Avec la crispation du marché depuis 2022, ces investisseurs se montrent toutefois plus avisés, selon les deux patrons de Hones.”Ils s’interrogent sur la façon dont ils ont mené leurs investissements entre 2017 et 2022, reprend Joachim Fourquet. Notre rôle, c’est de les aider à se pencher sur la stack technique, ainsi que sur l’organisation de l’équipe tech, tout aussi importante.“

Une problématique qui passe sous les radars : l’organisation de l’équipe tech

“La tech n’est pas une science exacte, complète Matthieu Sénéchal. Il y a des sujets de gouvernance et des choix politiques. Elle produit un effet boîte noire sur le CEO, qui se demande si son CTO lui dit tout, pense à tout… et si lui-même le challenge correctement ! Dans ces conditions, faire appel à un tiers pour tester la robustesse de l’actif technologique et pour évaluer la scalabilité de l’offre s’avère rassurant. »

Le binôme aux commandes de Hones organise des entretiens avec les équipes, pour confronter les points de vue. Il peut y avoir des décalages entre la vision des dirigeants et celle des opérationnels. “Sur l’IA typiquement, tout le monde affirme s’y être pleinement engagé, alors que certaines entreprises n’ont toujours pas intégré de CRM. Sans parler d’une stratégie data digne de ce nom.”
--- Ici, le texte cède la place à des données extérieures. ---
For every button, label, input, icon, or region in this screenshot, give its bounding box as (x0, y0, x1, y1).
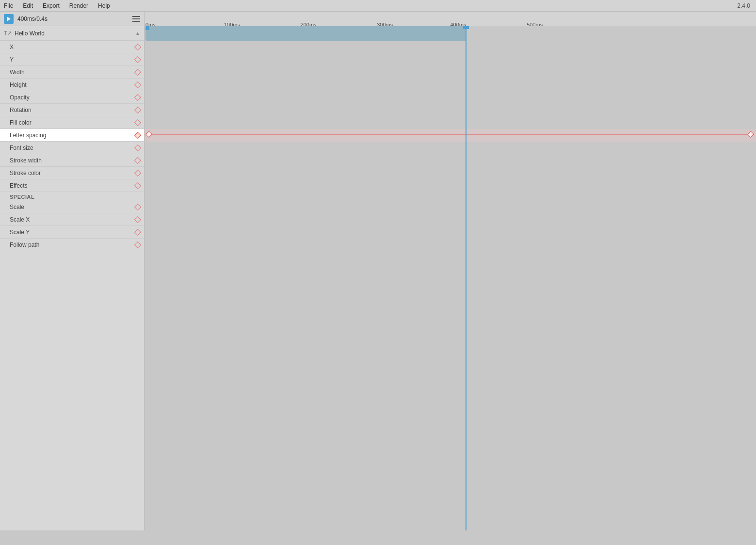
prop-x[interactable]: X (0, 41, 144, 53)
scrubber-start-indicator[interactable] (145, 26, 149, 30)
prop-name-fill-color: Fill color (10, 119, 135, 126)
left-panel: T↗ Hello World ▲ X Y Width Height Opacit… (0, 26, 145, 530)
main-content: T↗ Hello World ▲ X Y Width Height Opacit… (0, 26, 756, 530)
prop-font-size[interactable]: Font size (0, 142, 144, 154)
prop-follow-path[interactable]: Follow path (0, 239, 144, 251)
keyframe-diamond-scale[interactable] (134, 203, 141, 210)
time-ratio: /0.4s (35, 16, 48, 22)
prop-scale-x[interactable]: Scale X (0, 213, 144, 226)
main-clip-block[interactable] (145, 26, 466, 41)
keyframe-diamond-stroke-width[interactable] (134, 157, 141, 163)
prop-name-scale-y: Scale Y (10, 229, 135, 236)
prop-name-stroke-width: Stroke width (10, 157, 135, 164)
timeline-area[interactable] (145, 26, 756, 530)
prop-y[interactable]: Y (0, 53, 144, 66)
keyframe-diamond-y[interactable] (134, 56, 141, 63)
keyframe-diamond-height[interactable] (134, 81, 141, 88)
text-layer-icon: T↗ (4, 30, 12, 37)
prop-rotation[interactable]: Rotation (0, 104, 144, 116)
prop-stroke-width[interactable]: Stroke width (0, 154, 144, 167)
keyframe-diamond-scale-y[interactable] (134, 228, 141, 235)
letter-spacing-keyframe-bar (146, 134, 753, 135)
panel-header-left: 400ms/0.4s (0, 12, 145, 26)
keyframe-diamond-effects[interactable] (134, 182, 141, 189)
hamburger-menu-icon[interactable] (132, 16, 140, 22)
prop-fill-color[interactable]: Fill color (0, 116, 144, 129)
special-section-label: SPECIAL (0, 192, 144, 201)
time-display: 400ms/0.4s (17, 16, 48, 22)
prop-name-scale: Scale (10, 204, 135, 210)
playhead[interactable] (466, 26, 466, 530)
menu-bar-left: File Edit Export Render Help (2, 2, 112, 9)
keyframe-diamond-stroke-color[interactable] (134, 169, 141, 176)
keyframe-diamond-follow-path[interactable] (134, 241, 141, 248)
keyframe-diamond-scale-x[interactable] (134, 216, 141, 223)
prop-effects[interactable]: Effects (0, 179, 144, 192)
prop-name-opacity: Opacity (10, 94, 135, 101)
prop-name-y: Y (10, 56, 135, 63)
prop-letter-spacing[interactable]: Letter spacing (0, 129, 144, 142)
menu-export[interactable]: Export (41, 2, 62, 9)
menu-file[interactable]: File (2, 2, 15, 9)
keyframe-diamond-letter-spacing-start[interactable] (145, 131, 152, 138)
keyframe-diamond-width[interactable] (134, 68, 141, 75)
prop-name-follow-path: Follow path (10, 241, 135, 248)
prop-name-scale-x: Scale X (10, 216, 135, 223)
prop-name-x: X (10, 44, 135, 50)
prop-name-stroke-color: Stroke color (10, 170, 135, 176)
keyframe-diamond-letter-spacing-end[interactable] (747, 131, 754, 138)
play-button[interactable] (4, 14, 14, 24)
prop-width[interactable]: Width (0, 66, 144, 79)
menu-bar: File Edit Export Render Help 2.4.0 (0, 0, 756, 12)
menu-edit[interactable]: Edit (21, 2, 35, 9)
hamburger-line-3 (132, 21, 140, 22)
playhead-head (463, 26, 469, 29)
keyframe-diamond-opacity[interactable] (134, 94, 141, 100)
collapse-icon[interactable]: ▲ (135, 31, 140, 36)
keyframe-diamond-letter-spacing[interactable] (134, 131, 141, 138)
prop-height[interactable]: Height (0, 79, 144, 91)
prop-name-rotation: Rotation (10, 107, 135, 113)
keyframe-diamond-fill-color[interactable] (134, 119, 141, 126)
prop-name-width: Width (10, 69, 135, 76)
menu-help[interactable]: Help (96, 2, 112, 9)
layer-name-hello-world: Hello World (15, 30, 135, 37)
prop-scale[interactable]: Scale (0, 201, 144, 213)
layer-hello-world[interactable]: T↗ Hello World ▲ (0, 26, 144, 41)
prop-stroke-color[interactable]: Stroke color (0, 167, 144, 179)
prop-name-font-size: Font size (10, 144, 135, 151)
prop-opacity[interactable]: Opacity (0, 91, 144, 104)
hamburger-line-2 (132, 18, 140, 19)
text-icon-glyph: T↗ (4, 30, 12, 36)
keyframe-diamond-x[interactable] (134, 43, 141, 50)
timeline-header-row: 400ms/0.4s 0ms 100ms 200ms 300ms 400ms 5… (0, 12, 756, 26)
hamburger-line-1 (132, 16, 140, 17)
version-label: 2.4.0 (737, 2, 754, 9)
play-icon (7, 16, 11, 21)
letter-spacing-row-highlight (145, 129, 756, 142)
keyframe-diamond-rotation[interactable] (134, 106, 141, 113)
prop-name-letter-spacing: Letter spacing (10, 132, 135, 139)
prop-name-effects: Effects (10, 182, 135, 189)
keyframe-diamond-font-size[interactable] (134, 144, 141, 151)
menu-render[interactable]: Render (67, 2, 90, 9)
current-time: 400ms (17, 16, 35, 22)
prop-scale-y[interactable]: Scale Y (0, 226, 144, 239)
prop-name-height: Height (10, 81, 135, 88)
“Nous nous interrogeons également sur la communication entre les équipes tech et business, reprend Joachim Fourquet. Comment les techs sont-ils informés des enjeux commerciaux, comment leur fait-on remonter les problèmes rencontrés par les clients ? Et comment les techs travaillent-ils entre eux ? Qui revoit le code, qui fait les tests ?”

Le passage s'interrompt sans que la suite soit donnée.